◆ Work task ◆
The copy must run from the line containing "Pavilions (784, 2523)" through the final line of the records, both included, exactly as written. It should contain no pictures.

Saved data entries
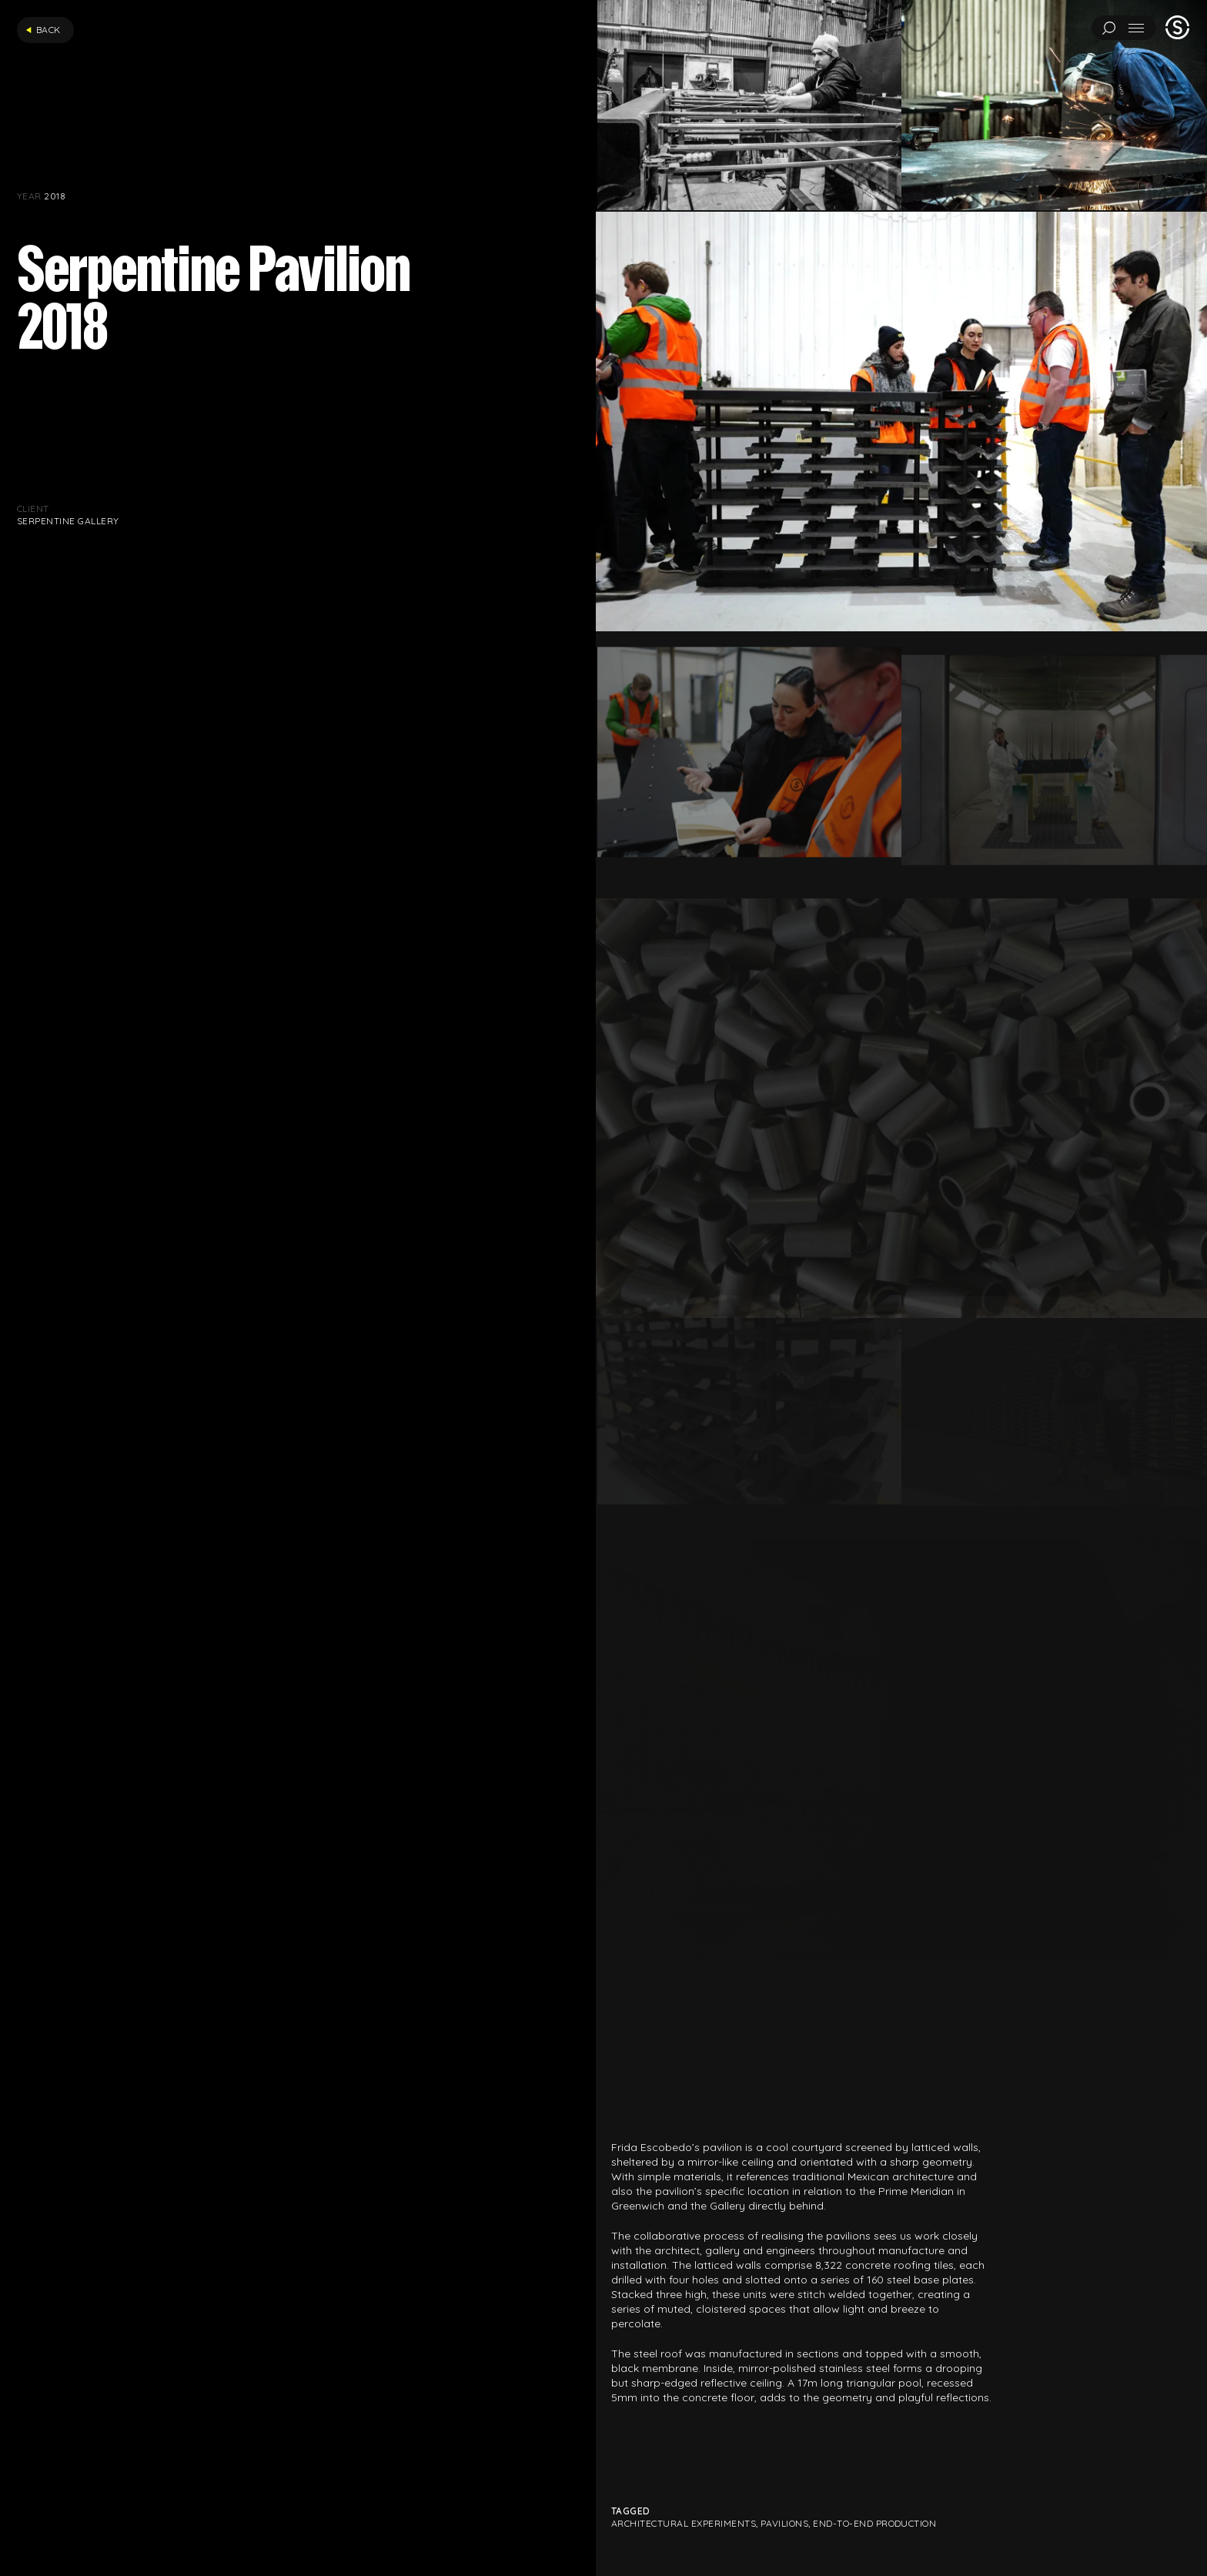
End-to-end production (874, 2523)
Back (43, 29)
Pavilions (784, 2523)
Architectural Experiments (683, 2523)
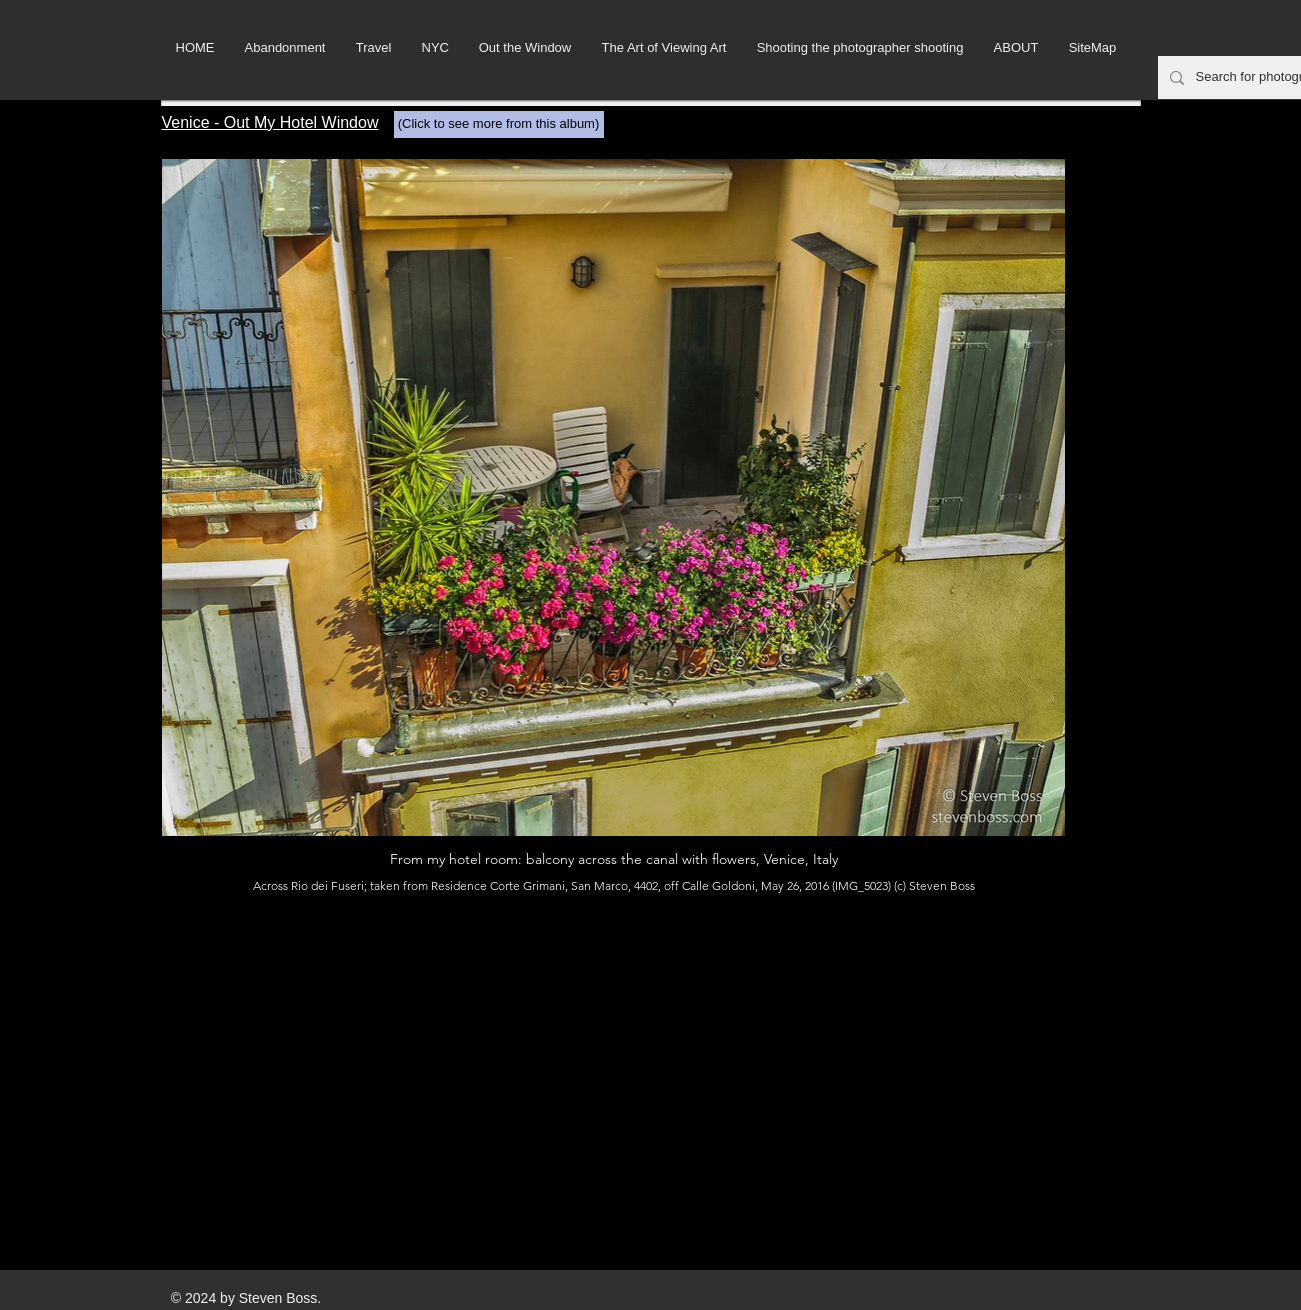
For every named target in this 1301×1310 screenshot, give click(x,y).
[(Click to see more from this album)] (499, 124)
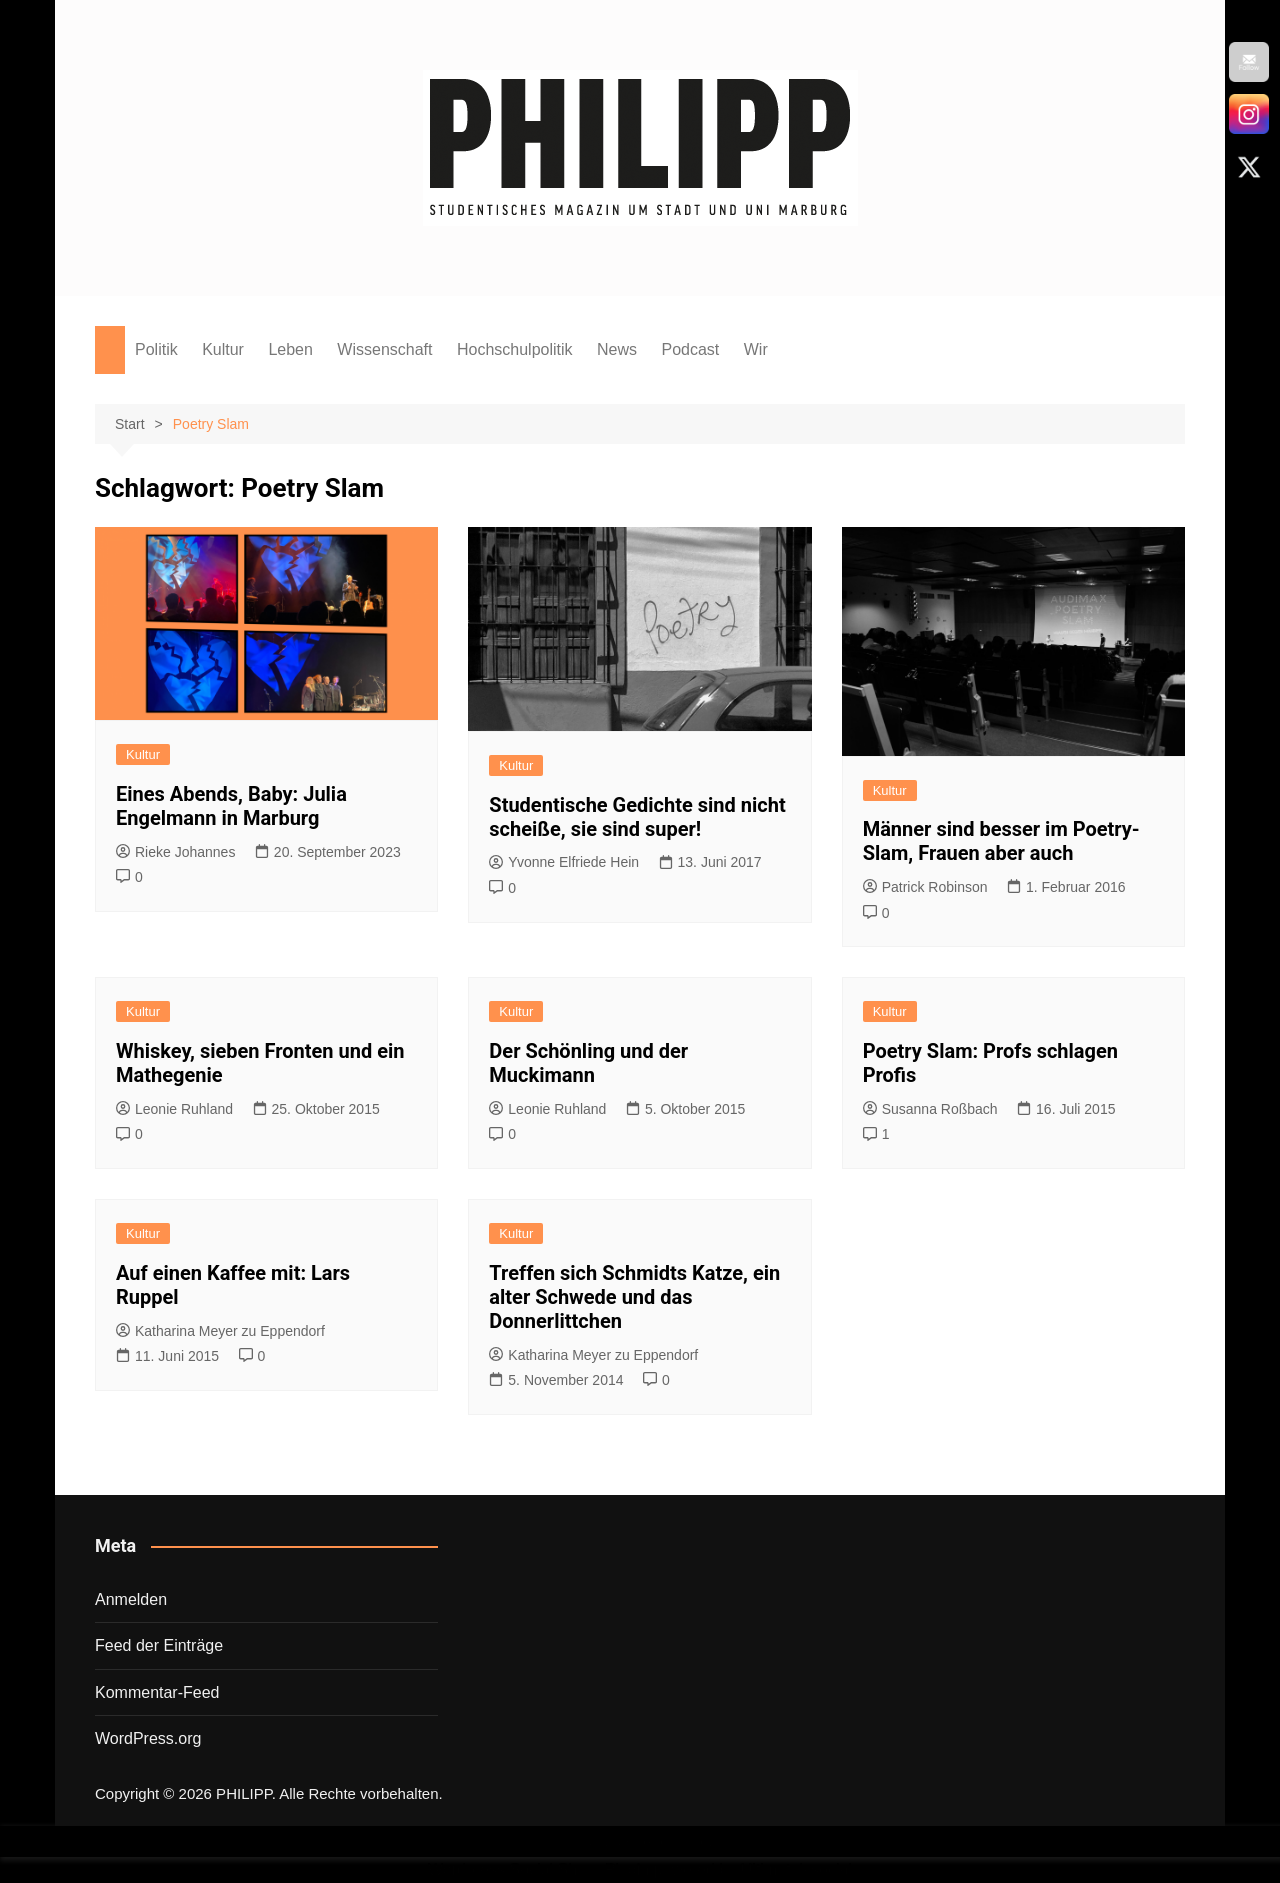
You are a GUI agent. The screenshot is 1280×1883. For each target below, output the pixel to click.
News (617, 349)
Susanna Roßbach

◆ Answer ◆
Pavilions (784, 2523)
Architectural Experiments (683, 2523)
For every named target in this 1301×1310 screenshot, give click(x,y).
[(Click to see more from this album)] (499, 124)
You are a GUI agent. The screenshot is 1280×1883. For each target below, output the pixel to click.
News (617, 349)
Susanna Roßbach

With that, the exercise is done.